▶ [Assignment]:
Among the entries below, extract exactly the lines that run from the one with "le travail, mais à quel prix pour la santé" through the one with "Канджилале стало хорошо слышно, торжественное", both ends included.

[Transcribed page contents]
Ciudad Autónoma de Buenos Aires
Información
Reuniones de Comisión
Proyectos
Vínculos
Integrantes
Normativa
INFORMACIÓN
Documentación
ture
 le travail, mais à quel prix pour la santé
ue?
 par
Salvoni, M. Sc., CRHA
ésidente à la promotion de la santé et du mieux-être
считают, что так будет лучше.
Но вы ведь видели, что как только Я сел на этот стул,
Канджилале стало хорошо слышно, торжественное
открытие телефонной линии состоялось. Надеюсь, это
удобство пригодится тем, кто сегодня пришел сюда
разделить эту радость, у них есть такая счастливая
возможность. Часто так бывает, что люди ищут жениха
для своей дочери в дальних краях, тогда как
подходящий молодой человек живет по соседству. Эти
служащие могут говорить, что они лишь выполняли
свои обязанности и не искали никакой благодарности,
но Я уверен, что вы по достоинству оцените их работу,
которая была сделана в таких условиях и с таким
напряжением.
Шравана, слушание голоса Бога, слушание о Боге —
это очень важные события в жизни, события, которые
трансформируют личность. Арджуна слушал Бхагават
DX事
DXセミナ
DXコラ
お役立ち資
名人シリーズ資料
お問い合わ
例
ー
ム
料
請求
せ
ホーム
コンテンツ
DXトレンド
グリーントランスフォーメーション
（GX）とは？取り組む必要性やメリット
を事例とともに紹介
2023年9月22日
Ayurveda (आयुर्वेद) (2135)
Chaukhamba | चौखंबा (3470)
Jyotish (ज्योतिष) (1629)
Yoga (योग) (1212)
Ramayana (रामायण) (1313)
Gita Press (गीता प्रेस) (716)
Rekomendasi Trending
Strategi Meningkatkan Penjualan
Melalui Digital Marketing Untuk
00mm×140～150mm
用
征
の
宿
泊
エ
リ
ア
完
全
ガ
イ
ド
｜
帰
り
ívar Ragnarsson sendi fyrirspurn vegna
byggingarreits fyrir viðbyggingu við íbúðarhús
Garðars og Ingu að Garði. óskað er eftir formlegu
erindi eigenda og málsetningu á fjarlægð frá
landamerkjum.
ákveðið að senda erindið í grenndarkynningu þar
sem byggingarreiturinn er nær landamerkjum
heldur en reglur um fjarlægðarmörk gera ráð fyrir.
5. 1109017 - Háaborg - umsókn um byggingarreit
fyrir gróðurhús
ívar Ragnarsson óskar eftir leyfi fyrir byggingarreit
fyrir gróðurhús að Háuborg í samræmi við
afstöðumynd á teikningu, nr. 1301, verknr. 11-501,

▶ [Answer space]:
 le travail, mais à quel prix pour la santé
ue?
 par
Salvoni, M. Sc., CRHA
ésidente à la promotion de la santé et du mieux-être
считают, что так будет лучше.
Но вы ведь видели, что как только Я сел на этот стул,
Канджилале стало хорошо слышно, торжественное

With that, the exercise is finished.